There are other three pathways for expedited approval of NDA which require establishment of serious condition. They include fast track, breakthrough therapy and priority review.
All diseases that are life threatening qualify as serious illnesses but not necessarily for accelerated FDA approval as we will see later. Some will qualify for fast track, breakthrough therapy and priority review but not for accelerated approval.
THE DRUG HAD TO BE FOR AN UNMET MEDICAL NEED
The term "unmet t Medical Need" is used to refer to a medical condition that does not have adequate treatment or diagnosis. It may be for treatment of cancer or a method for better and faster diagnosis of a serious illness. The application of the term "unmet medical need" could be quite broad.
The term "unmet medical need" could be used where there is no available appropriate treatment to the patients. Sometimes a new therapy may be available but unmet medical need may still exist such as when the new reduces the symptoms but not the serious outcome such as progressive disability or progression of the illness.
WHAT THE SPONSOR SHOULD DO
Because many sponsors may want to use accelerated FDA approval, certain pre-qualification criteria have been put into place.
As the accelerated FDA approval application is based on surrogate endpoints. Sponsors should ordinarily discuss with the FDA of the intention to request for accelerated approval.
The request would help the sponsor to choose the best surrogate endpoints during the clinical trials. Surrogate endpoints are endpoints other than clinical endpoints which take longer to determine for diseases that take long to show a clinical endpoint.
For example, it might take long to show that a drug prolongs life. Prolongation of life is a clinical endpoint. Decrease in the blood in viral load such as in HIV would be a surrogate endpoint.

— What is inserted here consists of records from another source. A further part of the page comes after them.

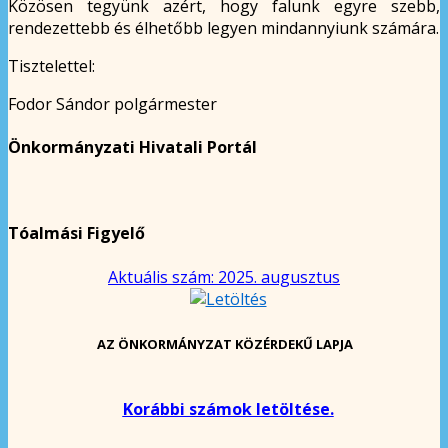
Közösen tegyünk azért, hogy falunk egyre szebb,
rendezettebb és élhetőbb legyen mindannyiunk számára.
Tisztelettel:
Fodor Sándor polgármester
Önkormányzati Hivatali Portál
Tóalmási Figyelő
Aktuális szám: 2025. augusztus
AZ ÖNKORMÁNYZAT KÖZÉRDEKŰ LAPJA
Korábbi számok letöltése.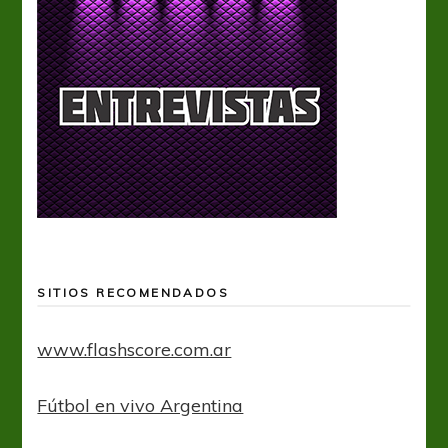
SITIOS RECOMENDADOS
www.flashscore.com.ar
Fútbol en vivo Argentina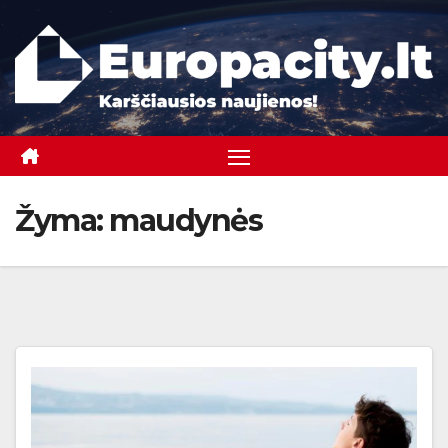
Skip
to
content
Žyma:
maudynės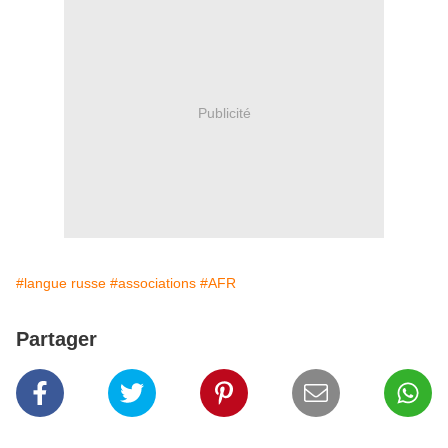
Publicité
#langue russe
#associations
#AFR
Partager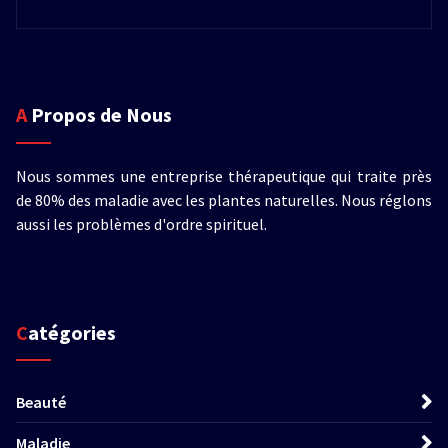
A Propos de Nous
Nous sommes une entreprise thérapeutique qui traite près
de 80% des maladie avec les plantes naturelles. Nous réglons
aussi les problèmes d'ordre spirituel.
Catégories
Beauté
Maladie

Surrogate endpoints include laboratory measurements and images among others. The use of clinical endpoints is however required in the confirmatory clinical trial reports.
By the time this application is being submitted the sponsor should be in a position to discuss the confirmatory clinical trials which should be in progress.
Without evidence of these confirmatory trials the FDA may be reluctant to approve the requested accelerated FDA approval. The risk to patients is exposure to expensive drugs which may offer no clinical benefits. The sponsor must provide evidence for commitment to complete the pending confirmatory trials.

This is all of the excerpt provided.